Justinian I is a human[1]. He was born in Taurision (Serbia)[2]. He was born on May 11, 482[3]. He died in Constantinople[4]. He died on November 14, 565[5]. He worked as a legislator[6], politician[7], emperor[8], and writer[9]. He ranks in the top 0.4% of human entities by monthly Wikipedia readership (6,595 views/month, #3,995 of 1,000,298).[10]
Justinian I's instance of is recorded as human[23].
Justinian I's family is recorded as Justinian dynasty[24].
Justinian I's Commons category is recorded as Iustinianus I[25].
Justinian I's canonization status is recorded as saint[26].

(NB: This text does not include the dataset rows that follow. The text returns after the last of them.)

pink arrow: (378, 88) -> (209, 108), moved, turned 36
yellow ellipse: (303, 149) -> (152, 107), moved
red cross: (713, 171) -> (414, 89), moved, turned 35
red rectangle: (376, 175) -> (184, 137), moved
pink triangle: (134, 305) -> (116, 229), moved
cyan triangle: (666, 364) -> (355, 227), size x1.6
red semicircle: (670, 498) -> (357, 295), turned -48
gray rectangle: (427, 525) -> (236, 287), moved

Justinian I's feast day is recorded as November 14[27].
Body
Origins and Family
Born in Taurision (Serbia)[2], Justinian I… he was born on May 11, 482[3]. His father was Justin I[14]. His mother was Vigilantia[15].
Career and Affiliations
Recorded occupations include legislator[6], politician[7], emperor[8], and writer[9]. Positions held include ancient Roman senator[19], a position[28], in Ancient Rome[29] and Byzantine emperor[20], a historical position[30], in Byzantine Empire[31], founded in 0395[32].
Personal Life
Justinian I was married to Theodora[16]. A child of him was Theodoros Tziros[17]. His religion is recorded as Chalcedonian Christianity[21].
Death and Burial
Justinian I died on November 14, 565[5]. He died in Constantinople[4]. Recorded place of burial include Church of the Holy Apostles[11], Constantinople[12], and Istanbul[13].
Works and Contributions
Things named for Justinian I include Plague of Justinian[33], a pandemic[34], in Byzantine Empire[35] and Column of Justinian[36], a victory column[37], in Turkey[38], founded in 0543[39].
Why It Matters
Justinian I ranks in the top 0.4% of human entities by monthly Wikipedia readership (6,595 views/month, #3,995 of 1,000,298).[10] He has Wikipedia articles in 30 language editions, a strong signal of global cultural recognition.[40] He is known by 122 alternative names across languages and contexts.[41]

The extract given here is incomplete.